[Records contained in a dataset]
----

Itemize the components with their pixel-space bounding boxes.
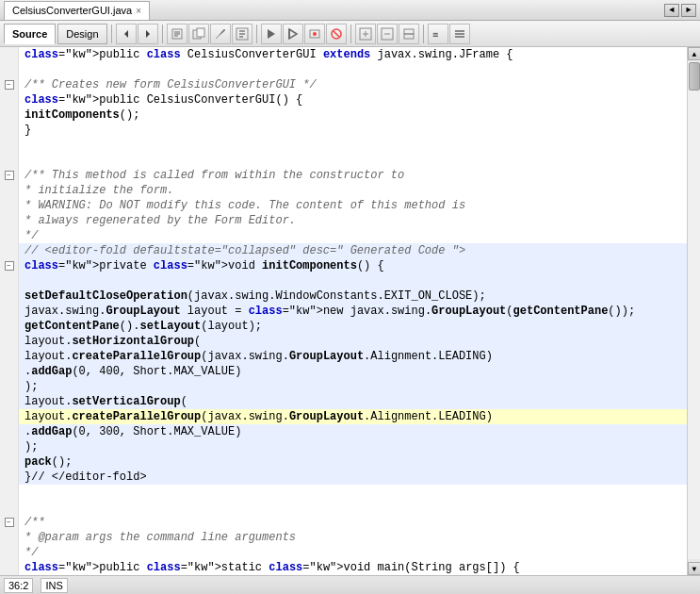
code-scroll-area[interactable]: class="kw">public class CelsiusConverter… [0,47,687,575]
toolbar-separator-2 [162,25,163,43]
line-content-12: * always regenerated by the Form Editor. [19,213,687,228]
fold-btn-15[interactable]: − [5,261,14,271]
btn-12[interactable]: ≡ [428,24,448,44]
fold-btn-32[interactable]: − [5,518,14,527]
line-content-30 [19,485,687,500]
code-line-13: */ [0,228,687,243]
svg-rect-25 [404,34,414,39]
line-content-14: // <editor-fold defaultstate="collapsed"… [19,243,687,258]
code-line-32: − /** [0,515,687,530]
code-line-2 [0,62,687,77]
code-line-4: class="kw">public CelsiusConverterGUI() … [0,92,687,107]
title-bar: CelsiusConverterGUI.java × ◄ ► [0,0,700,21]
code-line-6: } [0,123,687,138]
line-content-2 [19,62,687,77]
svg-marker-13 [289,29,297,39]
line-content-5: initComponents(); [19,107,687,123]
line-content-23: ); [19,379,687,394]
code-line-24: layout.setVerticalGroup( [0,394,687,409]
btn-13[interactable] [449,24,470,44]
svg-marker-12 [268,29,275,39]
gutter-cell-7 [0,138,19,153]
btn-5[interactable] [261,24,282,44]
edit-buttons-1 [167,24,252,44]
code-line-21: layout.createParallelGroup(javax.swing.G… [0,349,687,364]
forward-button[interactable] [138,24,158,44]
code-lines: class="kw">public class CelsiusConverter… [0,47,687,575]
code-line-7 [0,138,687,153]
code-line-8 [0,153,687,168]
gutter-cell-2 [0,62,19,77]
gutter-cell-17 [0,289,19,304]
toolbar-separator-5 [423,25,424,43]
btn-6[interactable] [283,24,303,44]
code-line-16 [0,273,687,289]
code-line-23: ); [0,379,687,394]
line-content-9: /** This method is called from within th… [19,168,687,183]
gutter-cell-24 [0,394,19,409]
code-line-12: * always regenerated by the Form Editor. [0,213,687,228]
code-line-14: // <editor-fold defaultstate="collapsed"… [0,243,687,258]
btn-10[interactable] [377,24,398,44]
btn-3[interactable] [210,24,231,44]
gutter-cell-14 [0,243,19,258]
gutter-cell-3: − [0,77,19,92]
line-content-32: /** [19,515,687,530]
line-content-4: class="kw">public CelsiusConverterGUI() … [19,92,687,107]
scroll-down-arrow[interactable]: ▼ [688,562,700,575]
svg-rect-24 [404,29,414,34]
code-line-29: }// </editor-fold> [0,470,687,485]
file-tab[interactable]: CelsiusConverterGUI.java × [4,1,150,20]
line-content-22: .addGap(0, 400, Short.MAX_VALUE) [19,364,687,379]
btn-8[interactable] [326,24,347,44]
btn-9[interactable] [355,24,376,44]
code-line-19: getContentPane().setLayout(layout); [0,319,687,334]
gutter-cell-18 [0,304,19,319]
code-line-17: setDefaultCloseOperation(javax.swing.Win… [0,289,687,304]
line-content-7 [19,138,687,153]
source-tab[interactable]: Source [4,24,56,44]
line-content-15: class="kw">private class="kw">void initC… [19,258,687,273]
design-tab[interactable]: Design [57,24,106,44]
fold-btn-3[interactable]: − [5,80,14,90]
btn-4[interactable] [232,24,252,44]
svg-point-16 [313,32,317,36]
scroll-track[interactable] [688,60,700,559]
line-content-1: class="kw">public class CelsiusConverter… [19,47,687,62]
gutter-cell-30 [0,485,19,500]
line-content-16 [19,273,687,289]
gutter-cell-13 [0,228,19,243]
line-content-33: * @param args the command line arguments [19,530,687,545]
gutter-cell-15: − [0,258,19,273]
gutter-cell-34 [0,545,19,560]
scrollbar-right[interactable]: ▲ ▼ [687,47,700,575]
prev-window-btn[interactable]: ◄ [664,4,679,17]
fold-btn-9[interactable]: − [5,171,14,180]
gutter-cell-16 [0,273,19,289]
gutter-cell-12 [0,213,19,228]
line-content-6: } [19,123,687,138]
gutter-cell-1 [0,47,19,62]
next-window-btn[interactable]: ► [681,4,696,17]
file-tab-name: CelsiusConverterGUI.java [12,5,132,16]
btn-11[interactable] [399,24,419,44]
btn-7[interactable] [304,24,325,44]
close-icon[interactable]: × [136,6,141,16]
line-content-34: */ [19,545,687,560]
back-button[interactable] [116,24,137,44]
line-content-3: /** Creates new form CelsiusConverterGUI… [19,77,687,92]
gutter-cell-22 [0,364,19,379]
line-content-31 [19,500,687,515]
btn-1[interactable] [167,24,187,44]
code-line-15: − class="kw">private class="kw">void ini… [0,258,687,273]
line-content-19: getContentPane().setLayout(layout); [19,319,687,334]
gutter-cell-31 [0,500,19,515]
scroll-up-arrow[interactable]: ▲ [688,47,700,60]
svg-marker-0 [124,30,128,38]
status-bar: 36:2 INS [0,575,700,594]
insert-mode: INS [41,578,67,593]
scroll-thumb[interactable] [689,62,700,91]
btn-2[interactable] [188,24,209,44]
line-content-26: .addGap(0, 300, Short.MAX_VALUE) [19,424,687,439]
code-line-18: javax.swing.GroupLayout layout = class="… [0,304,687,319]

----

_Directions for this task_: Output, exactly, all the records above; include no pictures.

_Output of the task_:
Itemize the components with their pixel-space bounding boxes.
code-scroll-area[interactable]: class="kw">public class CelsiusConverter… [0,47,687,575]
toolbar-separator-2 [162,25,163,43]
line-content-12: * always regenerated by the Form Editor. [19,213,687,228]
fold-btn-15[interactable]: − [5,261,14,271]
btn-12[interactable]: ≡ [428,24,448,44]
fold-btn-32[interactable]: − [5,518,14,527]
line-content-30 [19,485,687,500]
code-line-13: */ [0,228,687,243]
svg-rect-25 [404,34,414,39]
line-content-14: // <editor-fold defaultstate="collapsed"… [19,243,687,258]
code-line-32: − /** [0,515,687,530]
code-line-2 [0,62,687,77]
code-line-4: class="kw">public CelsiusConverterGUI() … [0,92,687,107]
title-bar: CelsiusConverterGUI.java × ◄ ► [0,0,700,21]
code-line-6: } [0,123,687,138]
line-content-2 [19,62,687,77]
svg-marker-13 [289,29,297,39]
line-content-5: initComponents(); [19,107,687,123]
line-content-23: ); [19,379,687,394]
code-line-24: layout.setVerticalGroup( [0,394,687,409]
btn-13[interactable] [449,24,470,44]
svg-marker-12 [268,29,275,39]
gutter-cell-7 [0,138,19,153]
btn-5[interactable] [261,24,282,44]
edit-buttons-1 [167,24,252,44]
code-line-21: layout.createParallelGroup(javax.swing.G… [0,349,687,364]
forward-button[interactable] [138,24,158,44]
code-lines: class="kw">public class CelsiusConverter… [0,47,687,575]
code-line-7 [0,138,687,153]
code-line-8 [0,153,687,168]
gutter-cell-2 [0,62,19,77]
gutter-cell-17 [0,289,19,304]
toolbar-separator-5 [423,25,424,43]
btn-6[interactable] [283,24,303,44]
code-line-16 [0,273,687,289]
code-line-23: ); [0,379,687,394]
line-content-9: /** This method is called from within th… [19,168,687,183]
gutter-cell-24 [0,394,19,409]
code-line-12: * always regenerated by the Form Editor. [0,213,687,228]
code-line-14: // <editor-fold defaultstate="collapsed"… [0,243,687,258]
btn-10[interactable] [377,24,398,44]
btn-3[interactable] [210,24,231,44]
gutter-cell-14 [0,243,19,258]
gutter-cell-3: − [0,77,19,92]
line-content-32: /** [19,515,687,530]
line-content-4: class="kw">public CelsiusConverterGUI() … [19,92,687,107]
scroll-down-arrow[interactable]: ▼ [688,562,700,575]
svg-rect-24 [404,29,414,34]
code-line-29: }// </editor-fold> [0,470,687,485]
file-tab[interactable]: CelsiusConverterGUI.java × [4,1,150,20]
line-content-22: .addGap(0, 400, Short.MAX_VALUE) [19,364,687,379]
btn-8[interactable] [326,24,347,44]
btn-9[interactable] [355,24,376,44]
code-line-19: getContentPane().setLayout(layout); [0,319,687,334]
gutter-cell-18 [0,304,19,319]
code-line-17: setDefaultCloseOperation(javax.swing.Win… [0,289,687,304]
line-content-7 [19,138,687,153]
source-tab[interactable]: Source [4,24,56,44]
line-content-15: class="kw">private class="kw">void initC… [19,258,687,273]
design-tab[interactable]: Design [57,24,106,44]
fold-btn-3[interactable]: − [5,80,14,90]
btn-4[interactable] [232,24,252,44]
svg-point-16 [313,32,317,36]
scroll-track[interactable] [688,60,700,559]
line-content-1: class="kw">public class CelsiusConverter… [19,47,687,62]
gutter-cell-30 [0,485,19,500]
line-content-16 [19,273,687,289]
gutter-cell-13 [0,228,19,243]
line-content-33: * @param args the command line arguments [19,530,687,545]
gutter-cell-15: − [0,258,19,273]
gutter-cell-34 [0,545,19,560]
scrollbar-right[interactable]: ▲ ▼ [687,47,700,575]
prev-window-btn[interactable]: ◄ [664,4,679,17]
fold-btn-9[interactable]: − [5,171,14,180]
gutter-cell-16 [0,273,19,289]
gutter-cell-12 [0,213,19,228]
line-content-6: } [19,123,687,138]
gutter-cell-1 [0,47,19,62]
next-window-btn[interactable]: ► [681,4,696,17]
file-tab-name: CelsiusConverterGUI.java [12,5,132,16]
btn-11[interactable] [399,24,419,44]
btn-7[interactable] [304,24,325,44]
close-icon[interactable]: × [136,6,141,16]
line-content-34: */ [19,545,687,560]
back-button[interactable] [116,24,137,44]
line-content-3: /** Creates new form CelsiusConverterGUI… [19,77,687,92]
gutter-cell-22 [0,364,19,379]
line-content-31 [19,500,687,515]
btn-1[interactable] [167,24,187,44]
code-line-15: − class="kw">private class="kw">void ini… [0,258,687,273]
line-content-19: getContentPane().setLayout(layout); [19,319,687,334]
gutter-cell-31 [0,500,19,515]
scroll-up-arrow[interactable]: ▲ [688,47,700,60]
svg-marker-0 [124,30,128,38]
status-bar: 36:2 INS [0,575,700,594]
insert-mode: INS [41,578,67,593]
scroll-thumb[interactable] [689,62,700,91]
btn-2[interactable] [188,24,209,44]
line-content-26: .addGap(0, 300, Short.MAX_VALUE) [19,424,687,439]
code-line-18: javax.swing.GroupLayout layout = class="… [0,304,687,319]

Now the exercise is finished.